Don’t worry about it.
“can do nothing to change”
Of course you can. And if the recommender
is busy, the GC can send a note.
I wouldn’t assume it has no impact. We think it’s small but don’t know how you wrote your piece.
True, 6 years ago is a long time. You weren’t even in high school?
Why not just fix this?? Tidy the loose ends. Not assume.
Does it even matter if it was that long ago? I thought the general advice was not to mention anything before high school because it was too long ago to matter. I doubt the AO would even notice the discrepancy.
But we don’t know how OP wrote this. It may be minor, just a reference, tying in to current activities, but important to get right. We don’t know. OP has to make his/her own best decision.
No issue if an AO doesn’t notice. What if they do? Can’t predict that.

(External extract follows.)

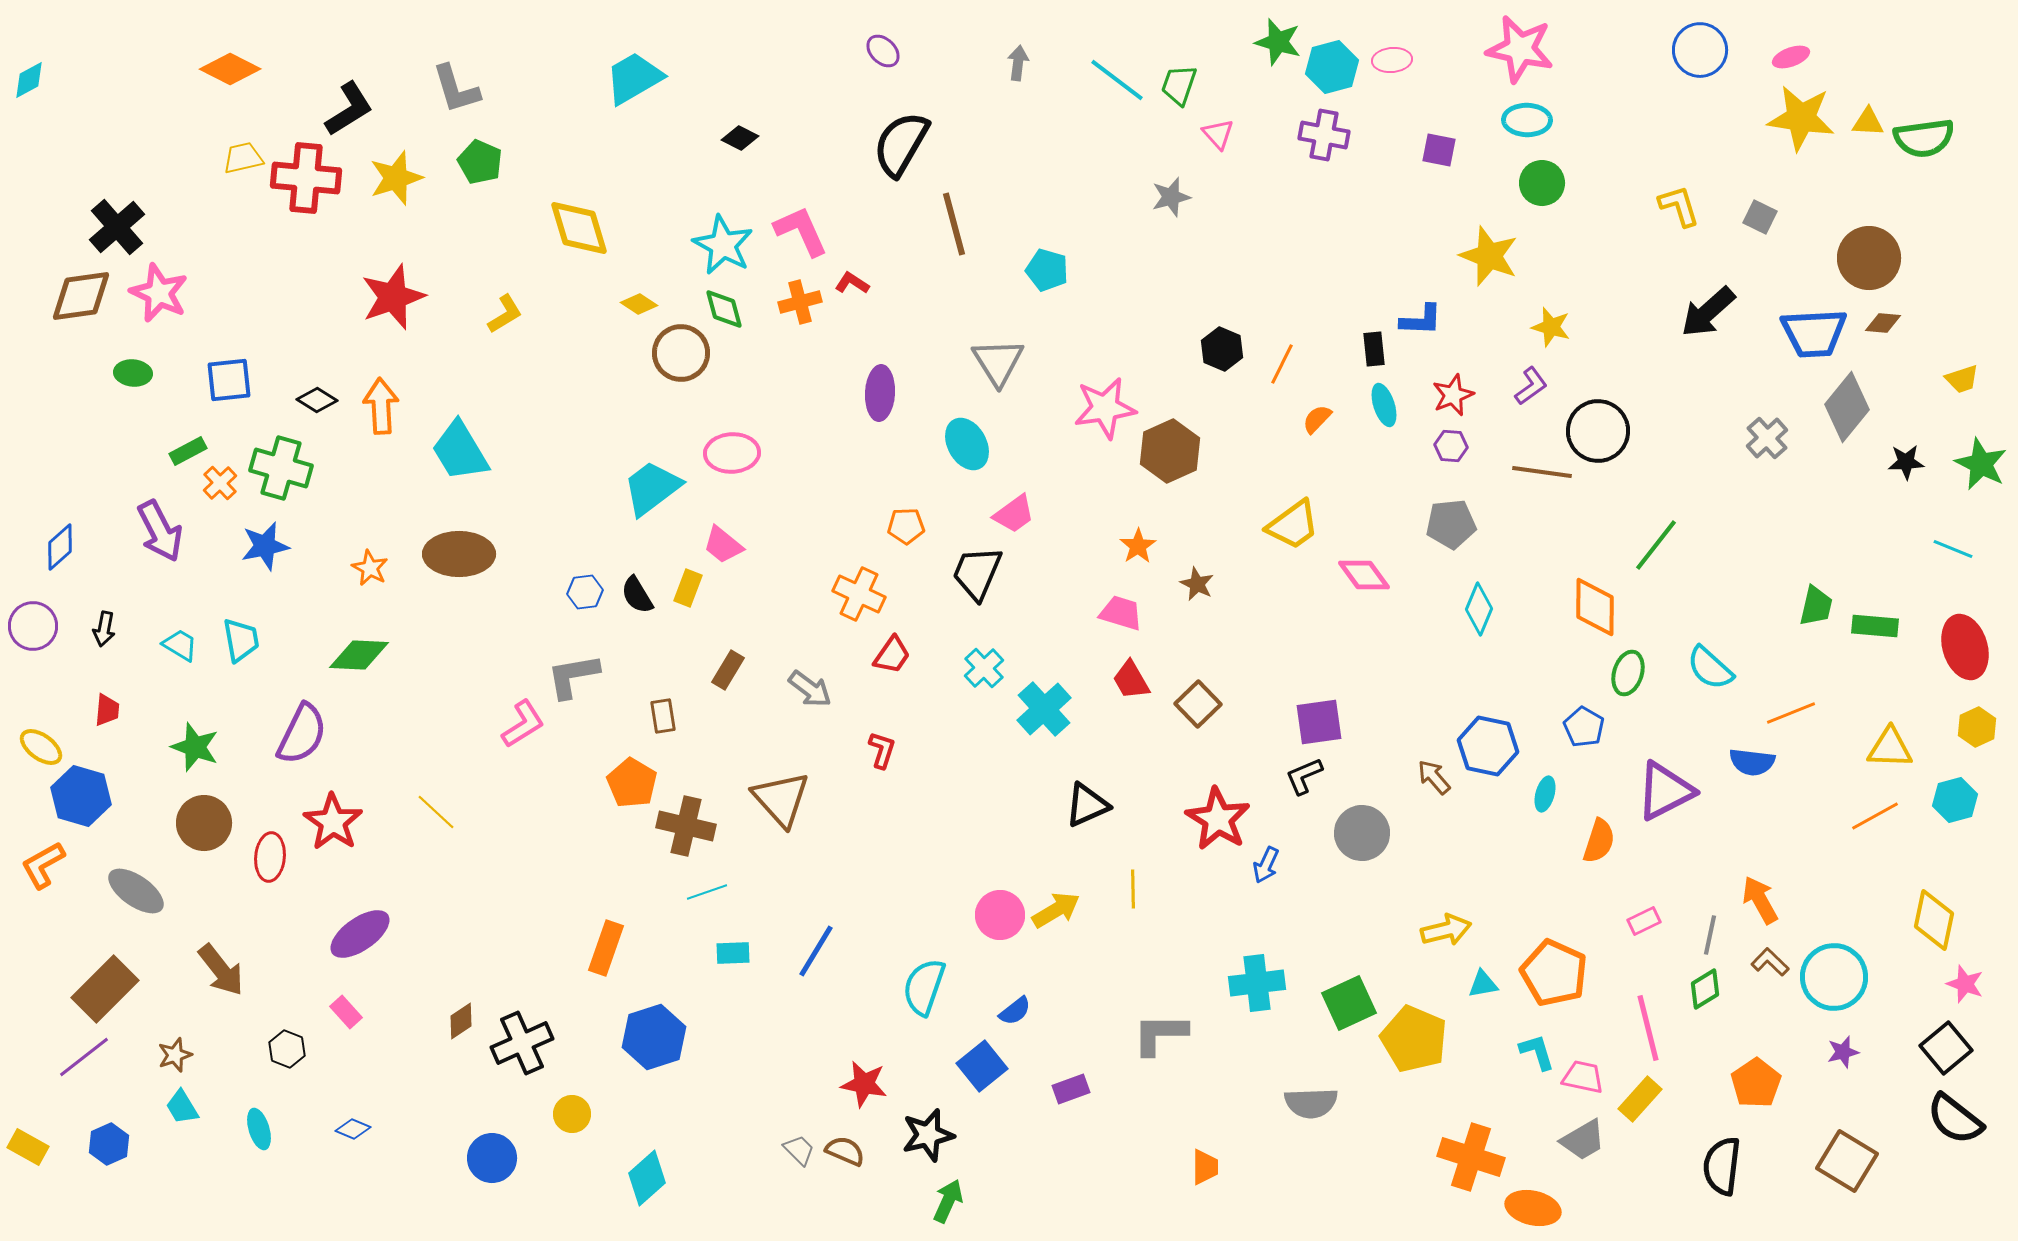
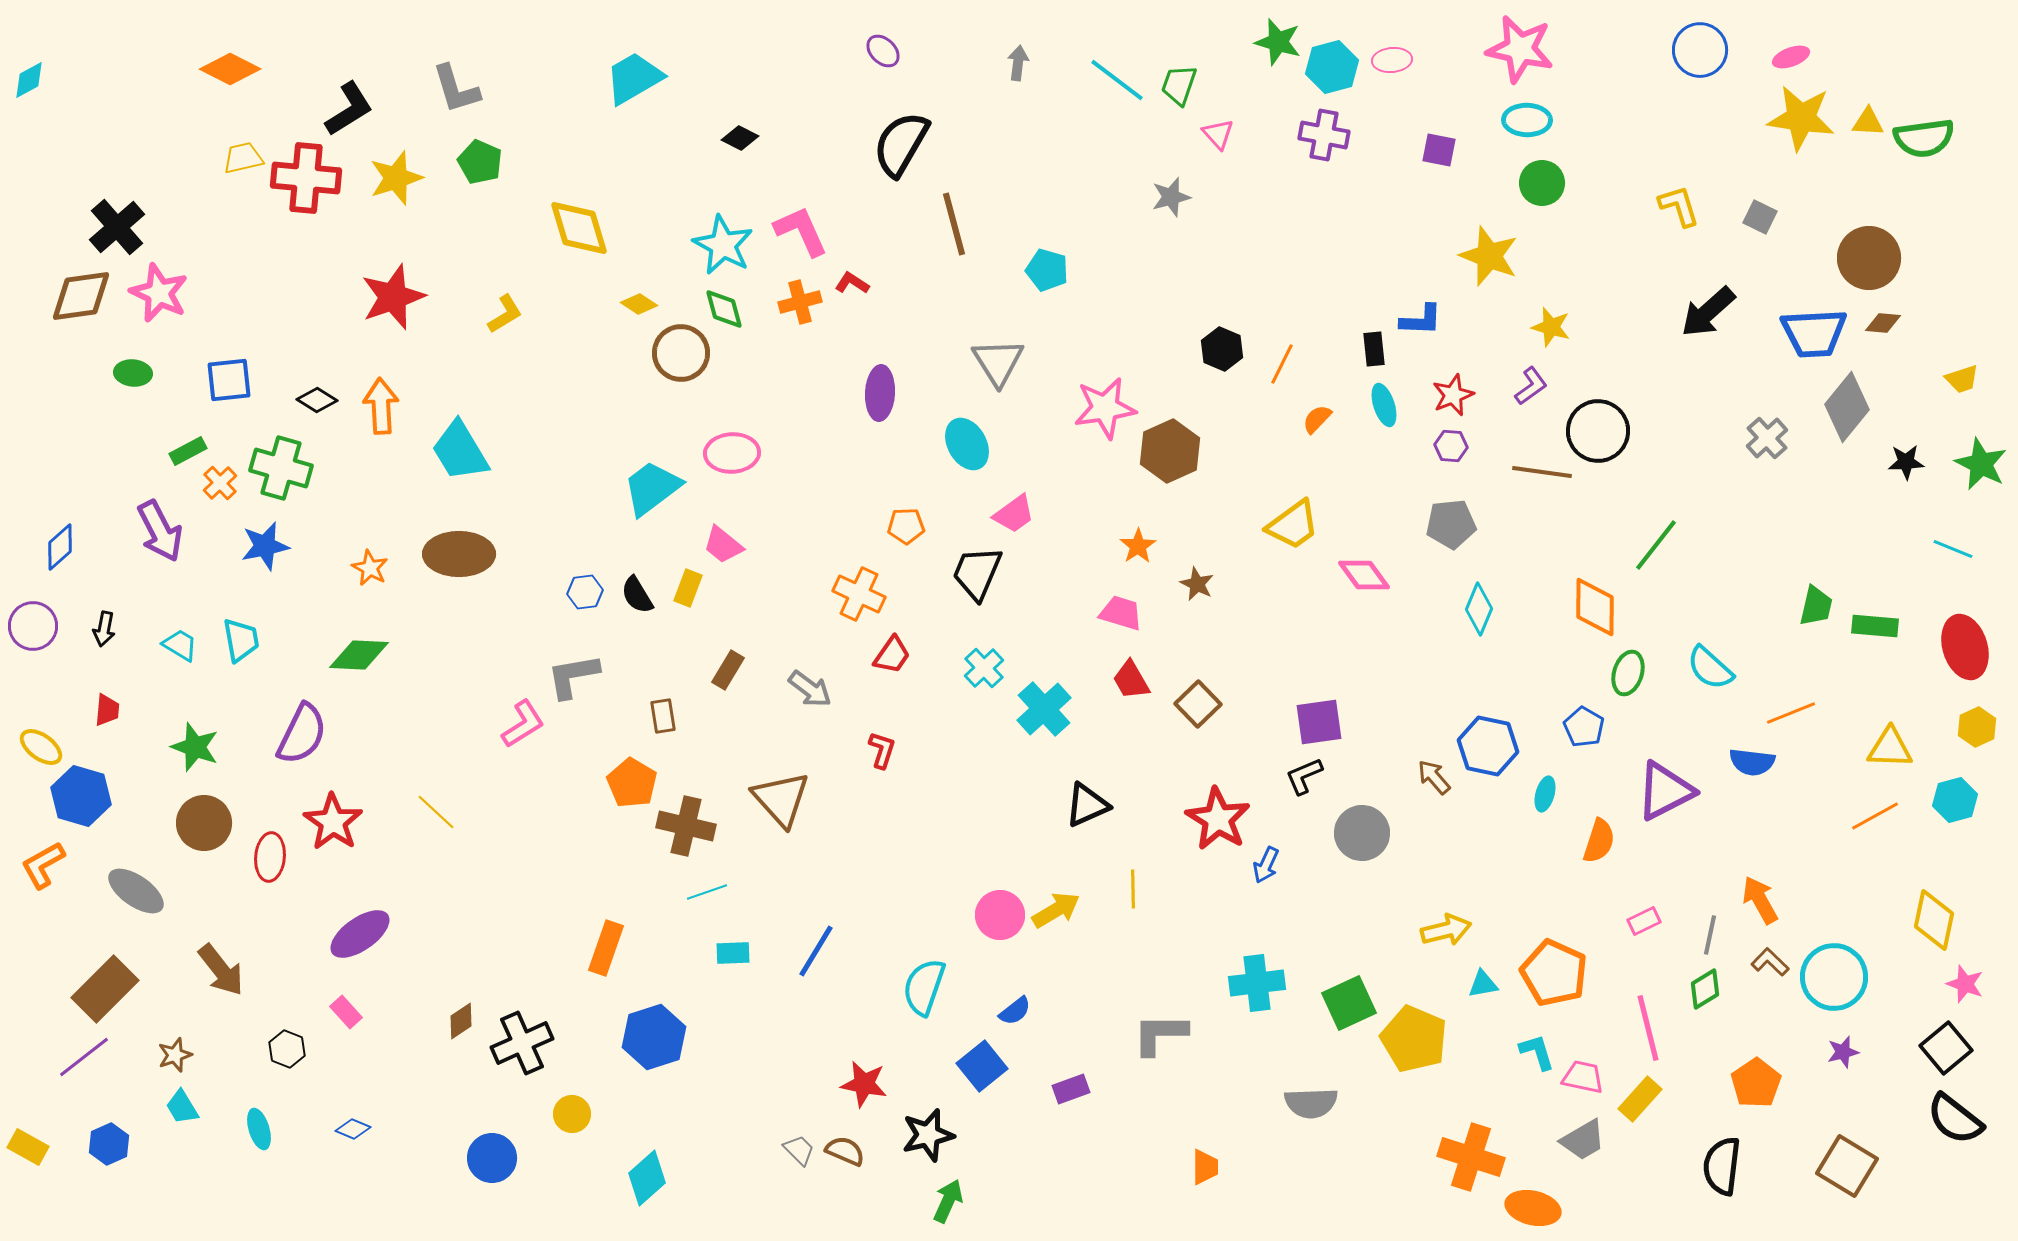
brown square at (1847, 1161): moved 5 px down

And OP did make the decision to write whatever it is, is now frazzled. I don’t think we judge whether it was appropriate or not. I do think CYA sometimes applies.
If this was a major international competition, and admissions has a question about the date it was won, wouldn’t they just google it and see what year it was?
You refer to “ how you wrote your piece.” and “OP wrote” “important to get it right” and “OP did make the decision”.
This is not an error OP made or something wrong with OPs submission.
Well look, let me clarify. I wrote it in my CommonApp essay. The event itself wasn’t important but rather the discovery during that event which led to me changing a lot as a pianist. I later talk about its effects on me now.
I only mention it once. I only mention my age. The age I won it at isn’t important. The thing I’m worried about is confusing the admissions officer, or giving myself a bad image because they see it as a typo.
I meant OP made the decision on topic and structure, which was getting a little dissected. (I may have been first. Sorry.)
Not that he flubbed the LoR.
But now there’s a choice: some attention to fix. Or not. Yes, the logical (and simple) fix is that teacher. But OP thinks the holiday may get in the way.
I like kids to be satisfied with their submissions, their choices, and offered an idea beyond the certainty that it’s nothing, a way.
OP can think about it.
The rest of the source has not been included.